[[ PROVIDED DATA, beginning ]]

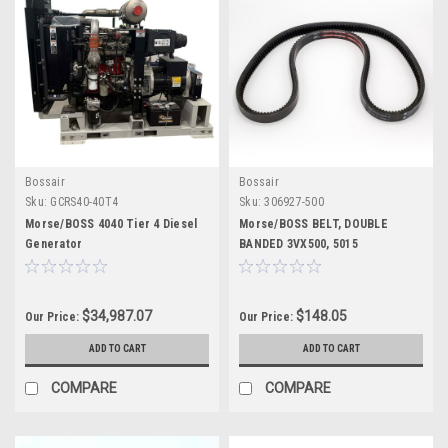
Bossair
Bossair
Sku:
GCRS40-40T4
Sku:
306927-500
Morse/BOSS 4040 Tier 4 Diesel
Morse/BOSS BELT, DOUBLE
Generator
BANDED 3VX500, 5015
$34,987.07
$148.05
Our Price:
Our Price:
ADD TO CART
ADD TO CART
COMPARE
COMPARE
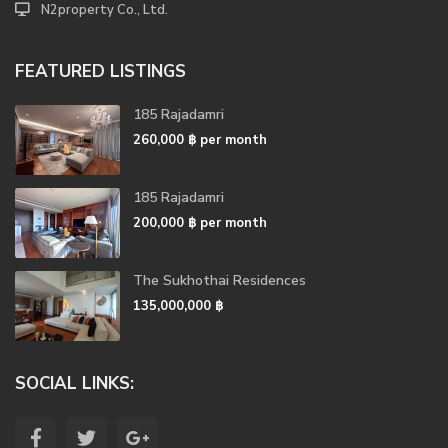
N2property Co., Ltd.
FEATURED LISTINGS
185 Rajadamri
260,000 ฿
per month
185 Rajadamri
200,000 ฿
per month
The Sukhothai Residences
135,000,000 ฿
SOCIAL LINKS:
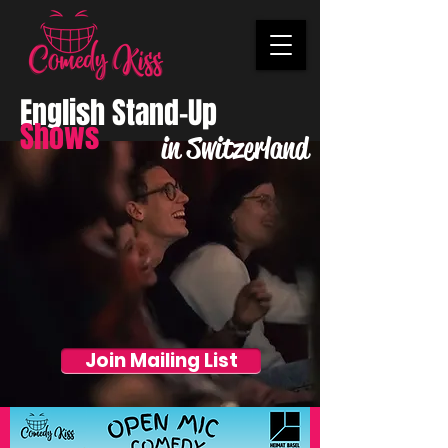
English Stand-Up
Shows
in Switzerland
Join Mailing List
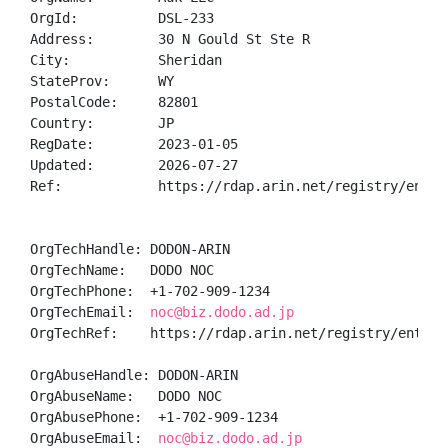
OrgId:          DSL-233

Address:        30 N Gould St Ste R

City:           Sheridan

StateProv:      WY

PostalCode:     82801

Country:        JP

RegDate:        2023-01-05

Updated:        2026-07-27

Ref:            https://rdap.arin.net/registry/entity
OrgTechHandle: DODON-ARIN

OrgTechName:   DODO NOC

OrgTechPhone:  +1-702-909-1234 

OrgTechEmail:  
noc@biz.dodo.ad.jp
OrgTechRef:    https://rdap.arin.net/registry/entity/
OrgAbuseHandle: DODON-ARIN

OrgAbuseName:   DODO NOC

OrgAbusePhone:  +1-702-909-1234 

OrgAbuseEmail:  
noc@biz.dodo.ad.jp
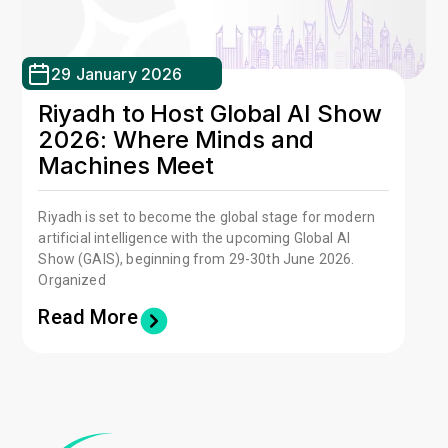
29 January 2026
Riyadh to Host Global AI Show
2026: Where Minds and
Machines Meet
Riyadh is set to become the global stage for modern
artificial intelligence with the upcoming Global AI
Show (GAIS), beginning from 29-30th June 2026.
Organized
Read More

[[ PROVIDED DATA, end ]]

**THE TASK:** Determine which lines above include the word "Morse", and report those lines in full.

**THE ANSWER:**
Morse/BOSS 4040 Tier 4 Diesel
Morse/BOSS BELT, DOUBLE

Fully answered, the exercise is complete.